The status of electoral integrity in Africa

On 22 June, the Electoral Integrity Project (EIP), in partnership with the Hanns Seidel Foundation, launched a report titled Electoral Integrity in Africa.

The report is the first by the EIP to present findings of the study of electoral integrity in a specific region, in this case, Africa, a continent of great diversity whose elections are under-studied in comparison with Europe or America. 

“The purpose of the report is twofold,” explains Dr Ferran Martínez i Coma, Research Associate at the Electoral Integrity Project and co-author of the report.

“First, it aims to present the African results of the perceptions of electoral integrity expert surveys, and second, to analyse important elements at play in shaping the integrity of African elections. Much attention has been placed on polling day and the immediate administration of elections, but many other elements of the electoral cycle are key to the integrity of the elections.”

The report notes an increasing trend in democracies and even non-democracies holding elections.
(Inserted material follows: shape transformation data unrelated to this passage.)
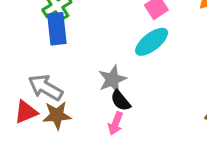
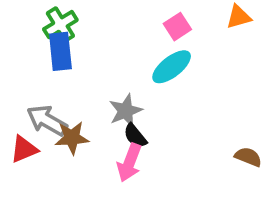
brown star: (57, 115) -> (72, 138), moved
pink arrow: (116, 123) -> (129, 163), size x1.4

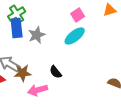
gray star: (126, 111) -> (37, 35), moved
pink arrow: (129, 163) -> (38, 90), moved, turned 54

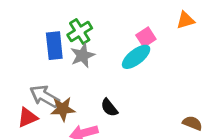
green cross: (17, 14) -> (80, 32), moved
pink square: (78, 15) -> (146, 37), moved

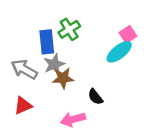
gray star: (83, 55) -> (54, 64), moved
gray arrow: (44, 96) -> (24, 69), moved
brown star: (63, 109) -> (63, 78), moved

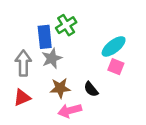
pink square: (128, 34) -> (116, 67), moved, turned -35
gray arrow: (24, 69) -> (23, 63), turned 60
brown star: (63, 78) -> (60, 88), moved

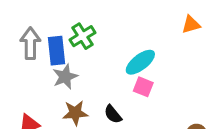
gray arrow: (23, 63) -> (30, 43), moved

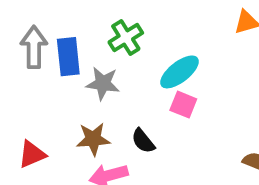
green cross: (82, 36) -> (126, 38), moved
gray star: (65, 77) -> (103, 83), moved, turned 30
But what determines whether elections have integrity, when and why do they fail and what adjustments are necessary to ensure their success? The report provides new, comprehensive analyses of recent elections in African countries. It covers 49 different indicators of electoral integrity in national executive and legislative elections of 28 countries from July 2012 to December 2014. 
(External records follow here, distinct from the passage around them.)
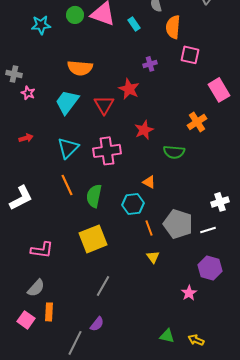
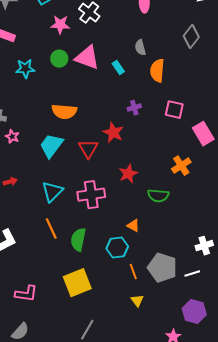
pink square: (190, 55) -> (174, 110), moved

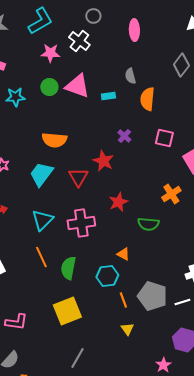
cyan rectangle: (118, 68) -> (108, 96), turned -64
purple cross: (134, 108) -> (124, 136), turned -32

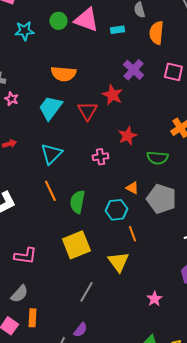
purple cross: (124, 136) -> (133, 70), size x1.5
pink cross: (81, 223) -> (100, 157), moved, size x0.6
gray pentagon: (152, 296) -> (161, 199), moved
yellow triangle: (127, 329) -> (118, 262), moved, size x1.6
pink star: (163, 365) -> (154, 299), moved

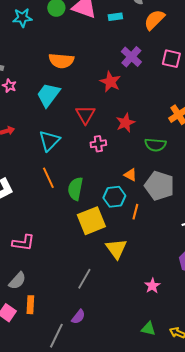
orange semicircle: (156, 33) -> (154, 20), turned 40
red triangle: (87, 111) -> (85, 115), moved
orange line: (132, 234) -> (135, 212), moved, turned 35
yellow square: (76, 245) -> (91, 221), moved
Some of the findings of the report are:

  1. The degree of threats to electoral integrity is more severe in Africa when compared to the rest of the world; 
  2. The types of problems in Africa are similar to those found in the rest of the world. Put simply, there is no African electoral exceptionalism; 
  3. The report highlights the fact that elections can fail long before election day, so attention should be paid to the electoral dynamics and institutional quality over the entire election cycle not just election day;
  4. State resources for elections are important, but not determinant; 

Speaking at the launch, Judge Johann Kriegler, former South African Constitutional Court Judge, highlighted the importance of such research and emphasized the importance of the rule of law in society as an influence on electoral integrity.

The launch event formed part of an expert conference entitled “Electoral Integrity Conference 2015 - Detecting and Deterring Electoral Fraud and Malpractice in Africa: The Role of Political Parties”, which took place between 22 and 24 June 2015 in Cape Town. 

The conference brought together 30 electoral experts - politicians, practitioners, and academics - to discuss how political parties in Africa can contribute to promoting electoral integrity on the continent as well as to evaluate recent elections with a view to identifying emerging patterns of electoral fraud and malpractice in Africa.